Cerca de 200 jovens vindos da Alemanha, dos Estados Unidos, da Argentina, da Bolívia, do Brasil, de El Salvador e tantos outros países se reúnem durante os meses de  junho, julho e agosto para dar vida a uma original universidade – a Universidade Itinerante do Qhapaq Ñan (“caminho do Inca”, em quéchua). É esse o objetivo do Projeto Rota Inca, realizado desde 2000 como iniciativa de valorização e promoção das culturas indígenas da América Latina.

Criado por Ruben de La Torre, diplomata peruano de origem quéchua que se aposentou por escolha própria para dar vida à Rota, o projeto surgiu da experiência que o ex-diplomata teve ao participar da Rota Quetzal, promovida pelo governo da Espanha.
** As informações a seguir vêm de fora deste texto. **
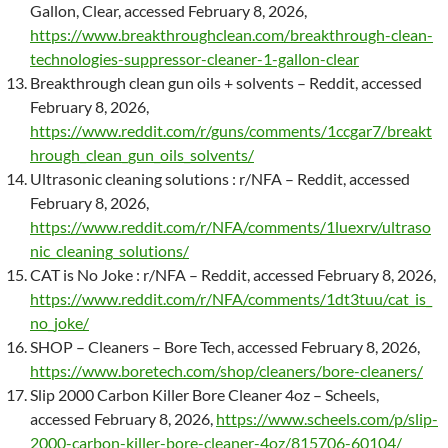
Gallon, Clear, accessed February 8, 2026,
https://www.breakthroughclean.com/breakthrough-clean-
technologies-suppressor-cleaner-1-gallon-clear
Breakthrough clean gun oils + solvents – Reddit, accessed
February 8, 2026,
https://www.reddit.com/r/guns/comments/1ccgar7/breakt
hrough_clean_gun_oils_solvents/
Ultrasonic cleaning solutions : r/NFA – Reddit, accessed
February 8, 2026,
https://www.reddit.com/r/NFA/comments/1luexrv/ultraso
nic_cleaning_solutions/
CAT is No Joke : r/NFA – Reddit, accessed February 8, 2026,
https://www.reddit.com/r/NFA/comments/1dt3tuu/cat_is_
no_joke/
SHOP – Cleaners – Bore Tech, accessed February 8, 2026,
https://www.boretech.com/shop/cleaners/bore-cleaners/
Slip 2000 Carbon Killer Bore Cleaner 4oz – Scheels,
accessed February 8, 2026,
https://www.scheels.com/p/slip-
2000-carbon-killer-bore-cleaner-4oz/815706-60104/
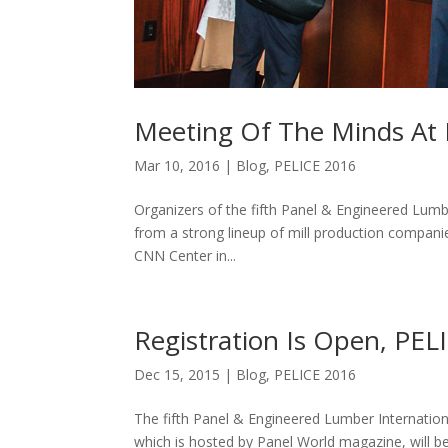
Meeting Of The Minds At 
Mar 10, 2016
|
Blog
,
PELICE 2016
Organizers of the fifth Panel & Engineered Lumb
from a strong lineup of mill production companie
CNN Center in...
Registration Is Open, PE
Dec 15, 2015
|
Blog
,
PELICE 2016
The fifth Panel & Engineered Lumber Internation
which is hosted by Panel World magazine, will be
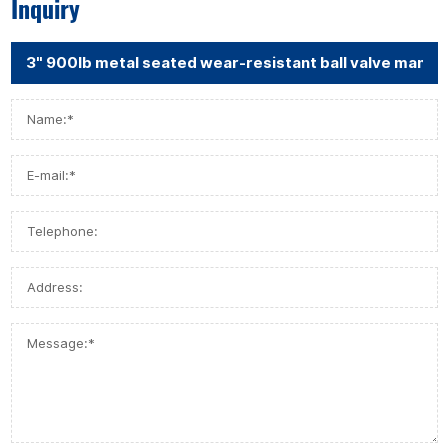
Inquiry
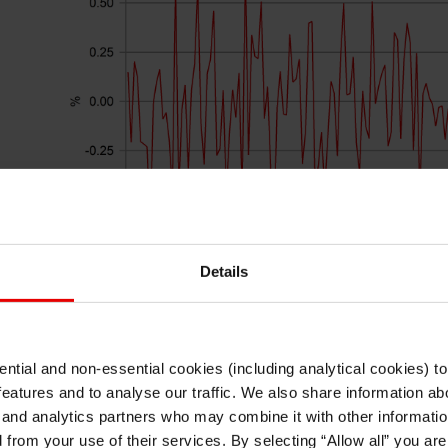
Details
ntial and non-essential cookies (including analytical cookies) t
Source: Bloomberg, Macrobond & MUFG GMR
I understand that any materials on this website have been produced only for
features and to analyse our traffic. We also share information abo
persons regarded as professional investors (or equivalent) in their home
jurisdiction and in jurisdictions which the MUFG entity producing the material i
 and analytics partners who may combine it with other informatio
permitted to do so under applicable laws, rules and regulations.
ter
UK Q4 real GDP data has just been released thi
d from your use of their services. By selecting “Allow all” you ar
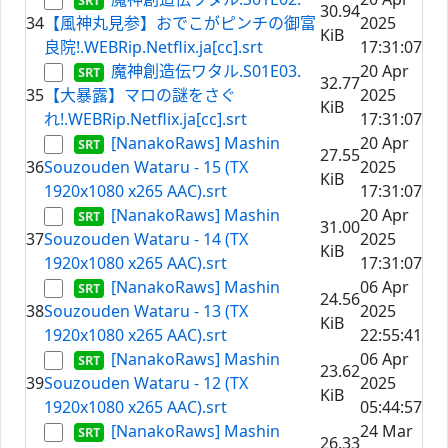
30.94
34
【風神丸見参】おでこがピンチの御富
2025
KiB
良院!.WEBRip.Netflix.ja[cc].srt
17:31:07
魔神創造伝ワタル.S01E03.
20 Apr
32.77
35
【大暴露】マロの謎をさぐ
2025
KiB
れ!.WEBRip.Netflix.ja[cc].srt
17:31:07
[NanakoRaws] Mashin
20 Apr
27.55
36
Souzouden Wataru - 15 (TX
2025
KiB
1920x1080 x265 AAC).srt
17:31:07
[NanakoRaws] Mashin
20 Apr
31.00
37
Souzouden Wataru - 14 (TX
2025
KiB
1920x1080 x265 AAC).srt
17:31:07
[NanakoRaws] Mashin
06 Apr
24.56
38
Souzouden Wataru - 13 (TX
2025
KiB
1920x1080 x265 AAC).srt
22:55:41
[NanakoRaws] Mashin
06 Apr
23.62
39
Souzouden Wataru - 12 (TX
2025
KiB
1920x1080 x265 AAC).srt
05:44:57
[NanakoRaws] Mashin
24 Mar
26.33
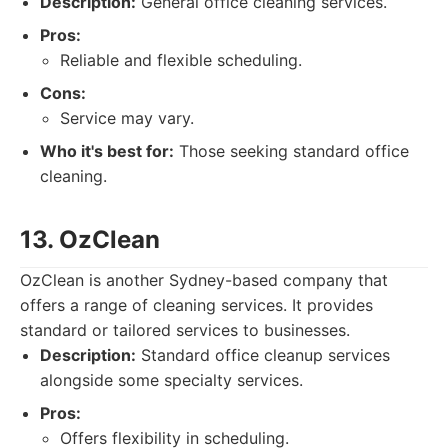
Description:
General office cleaning services.
Pros:
Reliable and flexible scheduling.
Cons:
Service may vary.
Who it's best for:
Those seeking standard office
cleaning.
13. OzClean
OzClean is another Sydney-based company that
offers a range of cleaning services. It provides
standard or tailored services to businesses.
Description:
Standard office cleanup services
alongside some specialty services.
Pros:
Offers flexibility in scheduling.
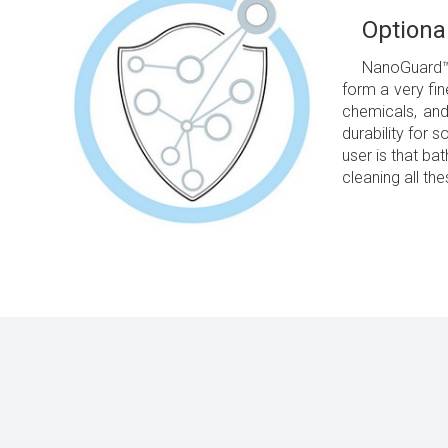
Optiona
NanoGuard™ -
form a very fin
chemicals, and
durability for 
user is that ba
cleaning all th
Nela, jovens espanhois selecionados viajam aos Andes paar conhecer o antigo caminho usado pelo império para negociar na colônia.

A intenção do Projeto Rota Inca, porém, é fugir da expedição feita a partir da visão do colonizador. Além de ser uma universidade itinerante – os participantes aprendem sobre conhecimentos centenários de povos tradicionais do continente – a Ruta Inka se diz uma “embaixada cultural” dos povos indígenas. Desde sua primeira edição, já reuniu mais de 800 jovens, de cerca de 50 países diferentes. Nesta nona expedição, o caminho a ser feito se divide em duas etapas: a primeira vai do norte do Chile, norte da Argentina e sul da Bolívia, até La Paz. A segunda parte de La Paz, sobe o Peru e entra na Amazônia brasileira até a chegada final, em Manaus.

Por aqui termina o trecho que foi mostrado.